WORKING DATA.

>>>>

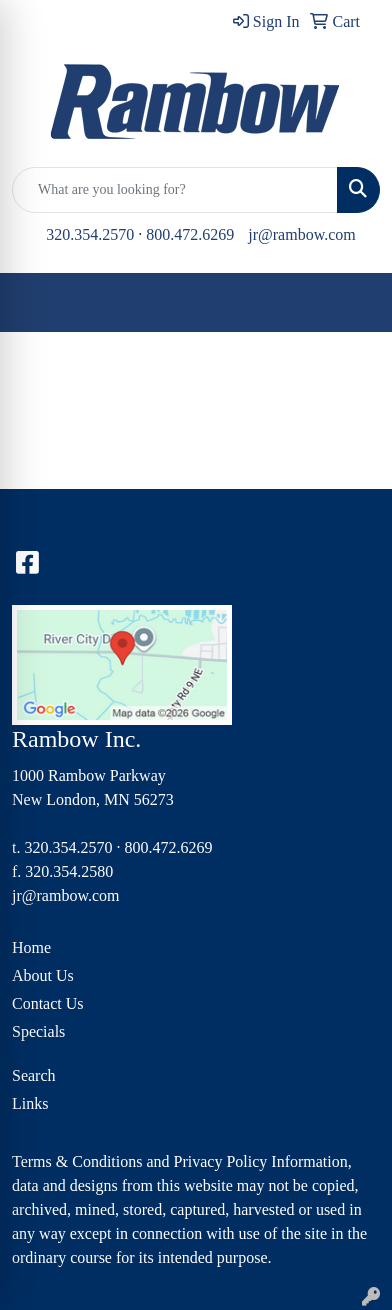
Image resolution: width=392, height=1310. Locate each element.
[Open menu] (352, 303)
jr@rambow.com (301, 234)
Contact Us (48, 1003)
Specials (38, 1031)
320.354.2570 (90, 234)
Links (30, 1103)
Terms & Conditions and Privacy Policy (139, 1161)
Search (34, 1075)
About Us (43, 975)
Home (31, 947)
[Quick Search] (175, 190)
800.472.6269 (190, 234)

<<<<

REQUIRED ACTION. A word-for-word restatement of all the lines above is needed, with the pictures omitted.

SOLUTION TO THIS EXERCISE.
Image resolution: width=392, height=1310. Locate each element.
[Open menu] (352, 303)
jr@rambow.com (301, 234)
Contact Us (48, 1003)
Specials (38, 1031)
320.354.2570 (90, 234)
Links (30, 1103)
Terms & Conditions and Privacy Policy (139, 1161)
Search (34, 1075)
About Us (43, 975)
Home (31, 947)
[Quick Search] (175, 190)
800.472.6269 (190, 234)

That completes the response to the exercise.